(Data for review)
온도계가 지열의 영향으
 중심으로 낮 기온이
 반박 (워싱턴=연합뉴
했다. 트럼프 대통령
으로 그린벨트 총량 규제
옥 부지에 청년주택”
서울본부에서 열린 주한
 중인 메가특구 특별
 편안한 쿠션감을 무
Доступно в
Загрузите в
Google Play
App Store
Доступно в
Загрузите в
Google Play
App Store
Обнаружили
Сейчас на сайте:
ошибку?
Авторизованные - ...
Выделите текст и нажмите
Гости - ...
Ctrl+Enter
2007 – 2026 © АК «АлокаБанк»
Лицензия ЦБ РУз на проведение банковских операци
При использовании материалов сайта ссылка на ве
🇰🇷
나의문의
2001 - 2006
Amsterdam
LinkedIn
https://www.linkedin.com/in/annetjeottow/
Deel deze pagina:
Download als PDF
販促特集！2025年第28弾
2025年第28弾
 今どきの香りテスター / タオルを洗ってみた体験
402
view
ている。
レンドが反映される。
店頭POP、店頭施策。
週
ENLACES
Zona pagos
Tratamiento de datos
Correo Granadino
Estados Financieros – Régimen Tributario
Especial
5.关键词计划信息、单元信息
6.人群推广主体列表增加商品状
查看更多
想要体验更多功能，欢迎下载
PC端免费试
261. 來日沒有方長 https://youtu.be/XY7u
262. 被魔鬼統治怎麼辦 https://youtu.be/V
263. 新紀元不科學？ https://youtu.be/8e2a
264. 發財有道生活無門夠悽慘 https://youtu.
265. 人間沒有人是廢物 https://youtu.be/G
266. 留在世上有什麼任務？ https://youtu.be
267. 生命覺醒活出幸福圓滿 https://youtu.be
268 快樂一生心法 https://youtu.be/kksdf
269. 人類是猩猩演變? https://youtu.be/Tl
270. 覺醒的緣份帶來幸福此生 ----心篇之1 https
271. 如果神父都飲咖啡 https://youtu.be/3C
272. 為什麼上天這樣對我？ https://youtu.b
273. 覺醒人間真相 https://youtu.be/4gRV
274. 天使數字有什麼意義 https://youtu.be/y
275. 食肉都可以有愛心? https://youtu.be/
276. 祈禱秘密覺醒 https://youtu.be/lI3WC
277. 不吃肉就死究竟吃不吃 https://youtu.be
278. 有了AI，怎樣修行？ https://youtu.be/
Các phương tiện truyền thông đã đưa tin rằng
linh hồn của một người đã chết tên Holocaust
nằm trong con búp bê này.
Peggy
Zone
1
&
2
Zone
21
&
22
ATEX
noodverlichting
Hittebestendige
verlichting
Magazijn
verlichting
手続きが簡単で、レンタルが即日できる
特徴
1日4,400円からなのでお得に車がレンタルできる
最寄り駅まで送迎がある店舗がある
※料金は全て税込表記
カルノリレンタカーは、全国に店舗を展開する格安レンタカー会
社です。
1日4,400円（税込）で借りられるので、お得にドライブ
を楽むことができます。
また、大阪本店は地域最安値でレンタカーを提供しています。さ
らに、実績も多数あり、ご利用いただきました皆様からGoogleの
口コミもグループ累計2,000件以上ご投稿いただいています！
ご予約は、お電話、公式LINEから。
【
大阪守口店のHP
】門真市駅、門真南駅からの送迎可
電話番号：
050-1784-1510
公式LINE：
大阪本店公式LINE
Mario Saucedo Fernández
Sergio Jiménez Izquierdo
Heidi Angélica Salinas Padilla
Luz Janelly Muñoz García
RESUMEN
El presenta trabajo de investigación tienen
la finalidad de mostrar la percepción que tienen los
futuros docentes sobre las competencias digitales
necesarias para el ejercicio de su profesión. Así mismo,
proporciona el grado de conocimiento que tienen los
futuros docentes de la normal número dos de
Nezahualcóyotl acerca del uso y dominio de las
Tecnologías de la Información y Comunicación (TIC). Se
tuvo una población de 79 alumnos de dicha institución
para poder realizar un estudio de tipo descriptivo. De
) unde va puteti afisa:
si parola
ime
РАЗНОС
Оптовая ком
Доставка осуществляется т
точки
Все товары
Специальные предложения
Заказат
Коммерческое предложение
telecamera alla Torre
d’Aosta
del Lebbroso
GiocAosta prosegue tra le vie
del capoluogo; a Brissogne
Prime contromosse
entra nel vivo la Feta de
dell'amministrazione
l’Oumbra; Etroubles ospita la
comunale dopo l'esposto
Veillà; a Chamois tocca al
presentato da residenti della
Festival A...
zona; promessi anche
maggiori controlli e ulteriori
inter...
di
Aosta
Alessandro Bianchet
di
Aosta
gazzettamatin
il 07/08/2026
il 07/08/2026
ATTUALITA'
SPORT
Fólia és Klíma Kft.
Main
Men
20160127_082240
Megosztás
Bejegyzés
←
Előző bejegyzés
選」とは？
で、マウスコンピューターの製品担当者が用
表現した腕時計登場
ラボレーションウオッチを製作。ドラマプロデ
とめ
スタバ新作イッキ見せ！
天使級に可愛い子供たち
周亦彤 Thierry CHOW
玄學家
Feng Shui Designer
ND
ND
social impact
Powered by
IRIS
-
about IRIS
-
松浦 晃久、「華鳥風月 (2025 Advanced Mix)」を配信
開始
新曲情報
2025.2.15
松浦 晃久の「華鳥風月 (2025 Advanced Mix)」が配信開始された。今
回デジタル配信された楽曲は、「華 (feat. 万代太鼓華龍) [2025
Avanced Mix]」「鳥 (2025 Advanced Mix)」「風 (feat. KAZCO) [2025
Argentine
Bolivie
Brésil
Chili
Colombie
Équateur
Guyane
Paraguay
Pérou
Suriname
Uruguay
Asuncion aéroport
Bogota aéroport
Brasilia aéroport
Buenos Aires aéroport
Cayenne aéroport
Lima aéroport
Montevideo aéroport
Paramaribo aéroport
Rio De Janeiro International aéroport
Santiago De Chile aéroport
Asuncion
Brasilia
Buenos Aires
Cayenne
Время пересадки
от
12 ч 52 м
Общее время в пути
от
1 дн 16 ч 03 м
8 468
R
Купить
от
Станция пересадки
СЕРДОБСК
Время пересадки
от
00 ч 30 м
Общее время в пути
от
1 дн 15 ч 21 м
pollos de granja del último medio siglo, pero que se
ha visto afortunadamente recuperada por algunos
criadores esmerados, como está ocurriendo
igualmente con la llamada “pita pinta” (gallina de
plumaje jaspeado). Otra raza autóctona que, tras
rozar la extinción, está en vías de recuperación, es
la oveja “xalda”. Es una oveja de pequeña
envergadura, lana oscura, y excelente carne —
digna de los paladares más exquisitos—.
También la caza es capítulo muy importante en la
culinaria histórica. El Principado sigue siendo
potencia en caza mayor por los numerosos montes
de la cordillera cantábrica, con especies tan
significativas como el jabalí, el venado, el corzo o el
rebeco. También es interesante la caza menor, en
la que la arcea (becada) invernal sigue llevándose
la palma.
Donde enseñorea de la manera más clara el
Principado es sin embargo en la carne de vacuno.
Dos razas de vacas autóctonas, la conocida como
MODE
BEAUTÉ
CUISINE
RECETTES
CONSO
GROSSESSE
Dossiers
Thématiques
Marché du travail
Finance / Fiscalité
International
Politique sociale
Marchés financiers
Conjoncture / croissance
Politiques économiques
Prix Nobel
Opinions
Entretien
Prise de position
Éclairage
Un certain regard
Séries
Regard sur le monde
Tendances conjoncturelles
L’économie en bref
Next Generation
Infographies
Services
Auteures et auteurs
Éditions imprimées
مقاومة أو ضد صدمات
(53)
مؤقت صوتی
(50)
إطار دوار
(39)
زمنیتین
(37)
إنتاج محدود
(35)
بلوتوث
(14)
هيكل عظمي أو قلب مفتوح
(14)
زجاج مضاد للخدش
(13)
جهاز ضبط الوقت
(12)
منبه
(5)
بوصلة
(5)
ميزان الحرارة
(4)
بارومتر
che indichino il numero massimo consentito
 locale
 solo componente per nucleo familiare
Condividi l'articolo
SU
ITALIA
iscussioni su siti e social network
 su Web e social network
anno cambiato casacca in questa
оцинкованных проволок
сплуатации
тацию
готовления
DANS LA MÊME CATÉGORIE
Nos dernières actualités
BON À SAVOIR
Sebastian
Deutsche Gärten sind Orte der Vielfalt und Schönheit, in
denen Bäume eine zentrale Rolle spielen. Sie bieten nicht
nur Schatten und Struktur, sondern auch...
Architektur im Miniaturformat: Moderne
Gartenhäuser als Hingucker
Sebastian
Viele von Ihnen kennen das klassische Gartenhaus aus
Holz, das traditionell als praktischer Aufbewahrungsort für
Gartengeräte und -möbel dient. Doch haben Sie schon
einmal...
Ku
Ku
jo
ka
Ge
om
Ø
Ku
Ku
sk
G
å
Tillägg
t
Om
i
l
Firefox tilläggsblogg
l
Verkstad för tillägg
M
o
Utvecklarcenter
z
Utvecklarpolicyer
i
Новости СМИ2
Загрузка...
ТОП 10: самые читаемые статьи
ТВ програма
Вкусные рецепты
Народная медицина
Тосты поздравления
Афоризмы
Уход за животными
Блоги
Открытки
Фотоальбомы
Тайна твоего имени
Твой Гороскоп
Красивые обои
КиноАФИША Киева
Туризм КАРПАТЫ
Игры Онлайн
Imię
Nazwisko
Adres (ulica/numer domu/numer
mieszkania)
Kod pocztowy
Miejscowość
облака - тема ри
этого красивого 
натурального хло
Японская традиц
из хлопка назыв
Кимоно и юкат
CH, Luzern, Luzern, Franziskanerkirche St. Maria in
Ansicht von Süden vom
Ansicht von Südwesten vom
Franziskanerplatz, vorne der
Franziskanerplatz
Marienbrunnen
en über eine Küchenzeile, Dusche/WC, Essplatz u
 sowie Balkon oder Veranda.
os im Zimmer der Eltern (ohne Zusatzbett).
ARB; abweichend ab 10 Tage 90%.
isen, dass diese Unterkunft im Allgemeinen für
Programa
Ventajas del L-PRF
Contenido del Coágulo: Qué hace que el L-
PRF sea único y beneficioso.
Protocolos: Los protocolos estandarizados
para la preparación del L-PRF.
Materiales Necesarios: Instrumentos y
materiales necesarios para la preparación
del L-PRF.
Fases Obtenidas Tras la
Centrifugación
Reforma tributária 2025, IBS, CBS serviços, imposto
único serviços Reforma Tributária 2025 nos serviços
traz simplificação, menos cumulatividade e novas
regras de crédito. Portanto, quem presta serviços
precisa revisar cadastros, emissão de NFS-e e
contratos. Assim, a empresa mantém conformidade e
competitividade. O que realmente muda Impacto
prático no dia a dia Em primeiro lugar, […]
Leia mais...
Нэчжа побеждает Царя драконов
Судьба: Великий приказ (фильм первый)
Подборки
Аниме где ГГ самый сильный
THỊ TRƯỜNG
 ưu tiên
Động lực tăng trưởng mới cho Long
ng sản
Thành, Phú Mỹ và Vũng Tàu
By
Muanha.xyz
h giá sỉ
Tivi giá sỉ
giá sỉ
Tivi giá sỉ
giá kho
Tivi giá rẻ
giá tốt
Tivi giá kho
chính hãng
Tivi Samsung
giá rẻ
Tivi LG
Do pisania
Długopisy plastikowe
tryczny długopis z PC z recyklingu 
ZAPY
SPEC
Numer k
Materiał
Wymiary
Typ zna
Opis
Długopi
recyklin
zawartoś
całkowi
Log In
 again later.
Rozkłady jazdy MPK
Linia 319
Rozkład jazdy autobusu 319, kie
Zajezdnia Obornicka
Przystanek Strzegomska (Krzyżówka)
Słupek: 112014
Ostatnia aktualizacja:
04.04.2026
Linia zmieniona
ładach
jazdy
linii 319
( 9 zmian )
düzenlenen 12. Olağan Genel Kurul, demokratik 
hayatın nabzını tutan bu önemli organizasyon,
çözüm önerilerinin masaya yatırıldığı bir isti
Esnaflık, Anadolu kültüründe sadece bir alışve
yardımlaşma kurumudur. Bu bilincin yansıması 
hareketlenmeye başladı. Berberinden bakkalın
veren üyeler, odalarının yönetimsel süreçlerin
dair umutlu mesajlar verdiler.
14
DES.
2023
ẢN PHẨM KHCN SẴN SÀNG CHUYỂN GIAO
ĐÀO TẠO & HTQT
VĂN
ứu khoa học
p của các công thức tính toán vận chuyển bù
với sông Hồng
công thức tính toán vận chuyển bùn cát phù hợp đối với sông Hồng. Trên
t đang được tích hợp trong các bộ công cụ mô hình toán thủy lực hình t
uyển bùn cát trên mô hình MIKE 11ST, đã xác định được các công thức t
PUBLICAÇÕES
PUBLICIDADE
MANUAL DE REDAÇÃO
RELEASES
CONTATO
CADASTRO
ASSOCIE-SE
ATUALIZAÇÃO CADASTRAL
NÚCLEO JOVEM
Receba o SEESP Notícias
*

(Task description)
Check each line of the records for "華鳥風月" and copy the ones that contain it.

(Result of this exercise)
松浦 晃久、「華鳥風月 (2025 Advanced Mix)」を配信
松浦 晃久の「華鳥風月 (2025 Advanced Mix)」が配信開始された。今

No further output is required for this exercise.